Intervest Construction Inc. started operating under the ICI Homes moniker in 1998 and its corporate logo was launched which is still in use today.

In 2000, at the company's 20th anniversary, the company launched its Central Florida division, primarily focusing on the Orlando and Tampa areas. The company also built homes in communities in Georgia and Tennessee, but returned to Florida exclusivity after a couple years. At the end of the 2003 fiscal year, ICI Homes had marked a total of 10,000 closed homes.

The subprime mortgage crisis that began in 2007 hit the new home construction industry especially hard. ICI Homes prevailed by expanding its efforts into other niches, such as timeshares, condominiums, and renovations. As the market stabilized and improved, the company refocused its efforts back to custom homebuilding.

In 2014, the company added six new communities. In 2015, The Northeast Florida Builders Association (NEFBA) named ICI Homes its 2014 Builder of the Year.

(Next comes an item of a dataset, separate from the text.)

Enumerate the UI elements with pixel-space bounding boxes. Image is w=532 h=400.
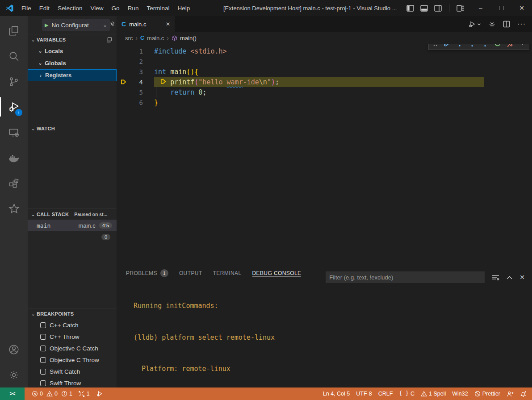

In June 2020, the company acquired 571.86 acres(for $8.42 million) in St. Johns County, Florida near Creekside High School for a mixed-use community called the Crossroads.

== EQ FACTOR==
All ICI Homes are rated against the company's own EQ FACTOR—a program which rates its homes in terms of quality and energy efficiency—and the national Home energy rating by the Residential Energy Services Network (RESNET).

ICI Homes launched its most energy efficient home, The Emerald, in February 2009 at Plantation Bay Golf & Country Club. The Northeast Florida Builders Council (NEFBC) bestowed its Laurel Award for Best Interior Merchandising in a Detached Home priced at more than US$1 million. The Emerald has been praised by environmentalists, builders, and planners for energy efficiency and environmental quality. It received more than 13,000 visits in 2009, a record for the company.